Extracted page text data:
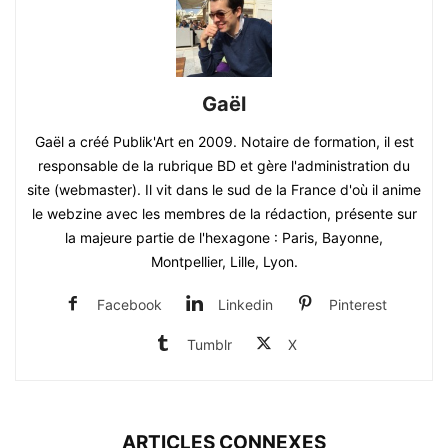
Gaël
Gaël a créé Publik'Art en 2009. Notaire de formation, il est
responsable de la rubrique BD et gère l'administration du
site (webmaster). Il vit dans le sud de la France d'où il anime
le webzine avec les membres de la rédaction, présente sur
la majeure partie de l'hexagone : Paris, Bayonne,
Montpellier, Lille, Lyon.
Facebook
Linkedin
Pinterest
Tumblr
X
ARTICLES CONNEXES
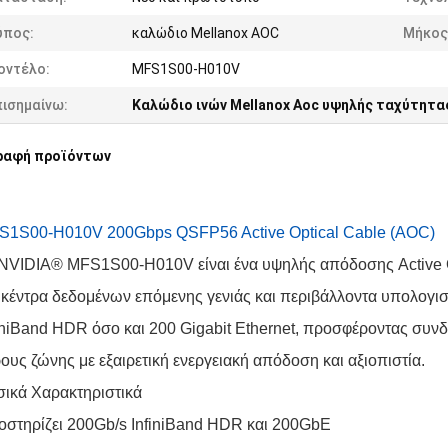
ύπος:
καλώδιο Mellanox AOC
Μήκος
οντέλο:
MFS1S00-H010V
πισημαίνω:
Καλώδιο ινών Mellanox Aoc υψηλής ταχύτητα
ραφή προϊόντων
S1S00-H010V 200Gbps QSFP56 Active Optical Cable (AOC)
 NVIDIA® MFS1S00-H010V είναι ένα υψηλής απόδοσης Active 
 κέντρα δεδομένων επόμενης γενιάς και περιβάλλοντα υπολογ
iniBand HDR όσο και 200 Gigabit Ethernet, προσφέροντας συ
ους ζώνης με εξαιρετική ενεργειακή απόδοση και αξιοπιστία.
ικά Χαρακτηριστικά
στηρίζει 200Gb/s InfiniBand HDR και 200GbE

* * *

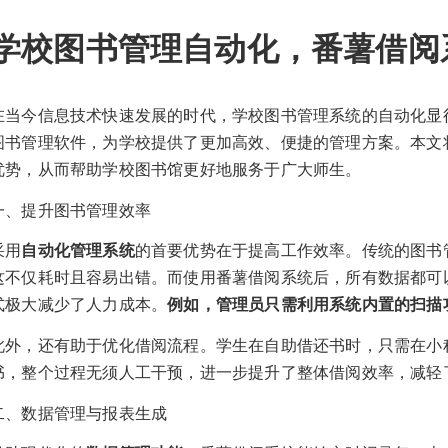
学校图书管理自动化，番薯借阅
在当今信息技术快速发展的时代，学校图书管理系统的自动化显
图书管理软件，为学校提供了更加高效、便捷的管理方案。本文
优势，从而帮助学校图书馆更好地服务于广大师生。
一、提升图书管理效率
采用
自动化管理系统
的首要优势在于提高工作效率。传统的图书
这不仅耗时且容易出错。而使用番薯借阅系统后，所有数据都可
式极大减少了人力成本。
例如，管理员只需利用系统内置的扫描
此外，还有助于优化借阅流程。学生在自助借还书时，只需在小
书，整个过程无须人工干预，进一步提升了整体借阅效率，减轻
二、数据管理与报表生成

* * *

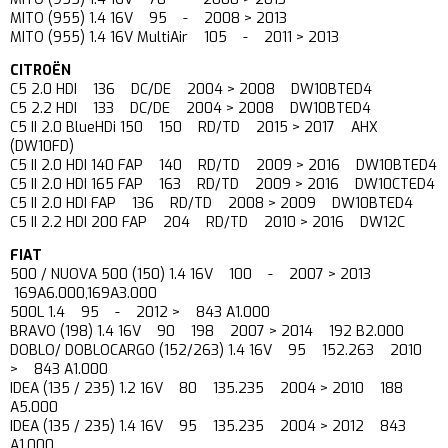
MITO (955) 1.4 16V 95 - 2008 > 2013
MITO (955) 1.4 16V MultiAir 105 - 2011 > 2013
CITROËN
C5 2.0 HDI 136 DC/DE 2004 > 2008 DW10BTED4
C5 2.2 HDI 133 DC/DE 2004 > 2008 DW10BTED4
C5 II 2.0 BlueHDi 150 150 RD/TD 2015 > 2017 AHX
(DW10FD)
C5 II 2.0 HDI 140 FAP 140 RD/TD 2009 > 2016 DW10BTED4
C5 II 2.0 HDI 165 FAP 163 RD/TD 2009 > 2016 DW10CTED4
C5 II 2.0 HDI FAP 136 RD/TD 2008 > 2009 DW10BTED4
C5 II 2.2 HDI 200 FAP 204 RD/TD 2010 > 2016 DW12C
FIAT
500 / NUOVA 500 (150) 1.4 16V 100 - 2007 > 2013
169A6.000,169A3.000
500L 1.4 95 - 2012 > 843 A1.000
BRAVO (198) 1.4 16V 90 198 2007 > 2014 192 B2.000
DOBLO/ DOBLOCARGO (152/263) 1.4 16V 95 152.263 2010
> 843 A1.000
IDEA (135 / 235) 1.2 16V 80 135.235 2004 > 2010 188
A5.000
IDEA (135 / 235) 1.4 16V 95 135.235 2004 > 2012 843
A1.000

→ ACTIVITY
Copy whichever lines of the records above contain the word "Active".

→ RESULT BELOW
S1S00-H010V 200Gbps QSFP56 Active Optical Cable (AOC)
 NVIDIA® MFS1S00-H010V είναι ένα υψηλής απόδοσης Active 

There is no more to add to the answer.